El presidente explicó lo que hace con gravedad, abundancia y rigorismo, como si otra posibilidad alternativa fuera imposible o desacertada. Su primera intervención fue el magro: se aplicó al tema e hizo los nuevos anuncios (ayudas a la industria y extensión de la excepción ibérica a la cogeneración gasista). El candidato explicó que él también tiene un plan, de ocho bloques y 59 apartados. Luego pasaron al lío: que si me insultas, que si gobiernas con enemigos de la patria, que si cenizo, que si iluso. Lo que se evitó, se encargó de sacarlo el otro: ETA, CGPJ y hasta la ubicua y oculta presión de los poderes poderosos.
En un momento se ofrecieron cooperación, pero al imposible precio de cambiar radicalmente de política, de aliados y hasta de bases sociales. Lo habíamos oído ya en los debates Sánchez-Casado. Nada nuevo. El presidente, al contar con más tiempo, se permitió incluso explicarnos por qué los acuerdos entre los dos grandes partidos son una quimera: no hay rigor, no hay reconocimiento del otro y defiende a los poderes poderosos. Pero, rectificando esa suficiencia que le han señalado como su peor enemigo, reconoció que algunas propuestas de la oposición, las menos, las estudian y las implementan (que se dice).
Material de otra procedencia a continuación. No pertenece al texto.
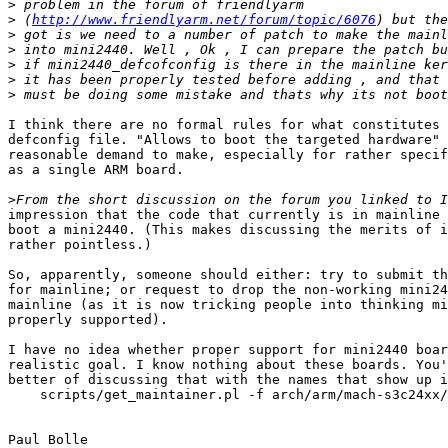
>
>
 (
http://www.friendlyarm.net/forum/topic/6076
>
>
>
>
>
I think there are no formal rules for what constitutes 
defconfig file. "Allows to boot the targeted hardware" 
reasonable demand to make, especially for rather specif
as a single ARM board.

>
impression that the code that currently is in mainline 
boot a mini2440. (This makes discussing the merits of i
rather pointless.)

So, apparently, someone should either: try to submit th
for mainline; or request to drop the non-working mini24
mainline (as it is now tricking people into thinking mi
properly supported).

I have no idea whether proper support for mini2440 boar
realistic goal. I know nothing about these boards. You'
better of discussing that with the names that show up i
    scripts/get_maintainer.pl -f arch/arm/mach-s3c24xx/
Paul Bolle
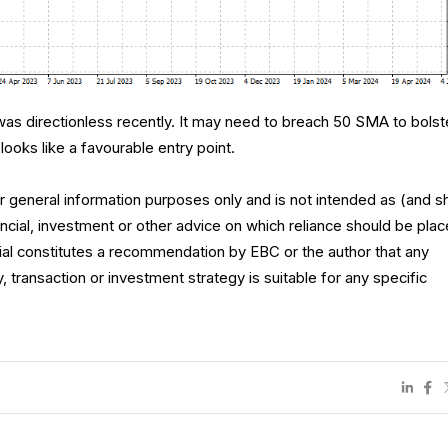
s directionless recently. It may need to breach 50 SMA to bolst
looks like a favourable entry point.
for general information purposes only and is not intended as (and s
ncial, investment or other advice on which reliance should be plac
rial constitutes a recommendation by EBC or the author that any
y, transaction or investment strategy is suitable for any specific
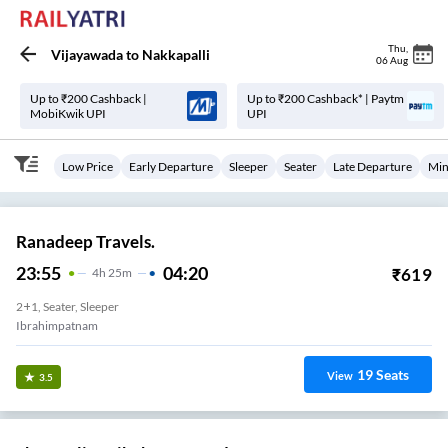
Thu
,
Vijayawada
to
Nakkapalli
06 Aug
Up to ₹200 Cashback |
Up to ₹200 Cashback* | Paytm
MobiKwik UPI
UPI
Low Price
Early Departure
Sleeper
Seater
Late Departure
Min
Ranadeep Travels.
23:55
04:20
₹
619
4
H
25m
2+1, Seater, Sleeper
Ibrahimpatnam
19
Seats
View
3.5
En resumen: como espectáculo, flojo; como avance político, irrelevante. Sin embargo, deberían asumir con más convicción, sinceridad y lealtad que hay espacios para algún encuentro, que en algunas medidas importantes -las novedades anunciadas ayer, por ejemplo- no difieren. Eso generaría alguna confianza en la ciudadanía, que entiende a la vez que las políticas generales de izquierda y de derecha son opuestas. Se distinguiría así una política eficaz de una parapolítica estéril y nada atractiva. Eso sí, el escenario y los procedimientos no pueden ser ni el teatro parlamentario ni las verdades a medias, sino el sofá del despacho, la discreción del acuerdo y la gestión compartida de este.